Arch madness

Welcome to this week’s Reno News & Review.

Videos started circulating online Monday night of a truck intentionally driving through a crowd of protestors right under the Reno arch—one of our city’s most recognizable symbols. Thankfully, apparently no one was badly hurt.

Reno police are still investigating, though the videos seem to present an incident of deliberate violence perpetrated for no reason other than discrimination and racism—a hate crime.

The protest was organized by American Indian Movement of Northern Nevada, aimed at protesting the Columbus Day holiday and raising awareness about issues that affect our indigenous population.

It’s unclear from the video whether the driver was motivated by the sentiments expressed or because he was threatened or if he was just angry because he saw some brown people expressing their opinions.

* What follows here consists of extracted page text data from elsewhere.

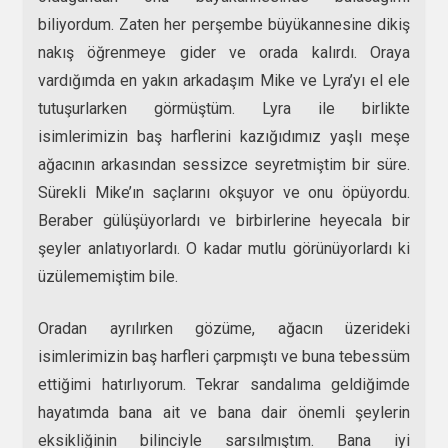
biliyordum. Zaten her perşembe büyükannesine dikiş
nakış öğrenmeye gider ve orada kalırdı. Oraya
vardığımda en yakın arkadaşım Mike ve Lyra’yı el ele
tutuşurlarken görmüştüm. Lyra ile birlikte
isimlerimizin baş harflerini kazığıdımız yaşlı meşe
ağacının arkasından sessizce seyretmiştim bir süre.
Sürekli Mike’ın saçlarını okşuyor ve onu öpüyordu.
Beraber gülüşüyorlardı ve birbirlerine heyecala bir
şeyler anlatıyorlardı. O kadar mutlu görünüyorlardı ki
üzülememiştim bile.
Oradan ayrılırken gözüme, ağacın üzerideki
isimlerimizin baş harfleri çarpmıştı ve buna tebessüm
ettiğimi hatırlıyorum. Tekrar sandalıma geldiğimde
hayatımda bana ait ve bana dair önemli şeylerin
eksikliğinin bilinciyle sarsılmıştım. Bana iyi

I really don’t understand why anyone in this country would feel any loyalty to Christopher Columbus. (I like that we Nevadans celebrate Nevada Day instead of Columbus Day.) Columbus was an imperialist who got lost on a colonial mission. He has nothing to do with the ideals on which this county was founded—the right to express opinions and to protest peacefully, and an acceptance of diversity. Those were the rights exercised by the protesters.

Here’s where I get really disappointed in our town: reading the comments on social media and news stories about the incident—things like “It’s too bad that they weren’t seriously injured” and “They threatened him with violence and he had no choice but to drive through them. Sad that none of them died” along with racial epithets and victim-blaming. It’s as if telling someone to turn around or even shouting obscenities at someone is the same as intentionally plowing into a crowd with a piece of heavy machinery.

It’s probably a stretch to connect what’s happening locally to things on the national stage, but we have a major party presidential candidate with a crudely cavalier attitude about assault. And I fear that, in some circles, even in this town, that attitude is catching.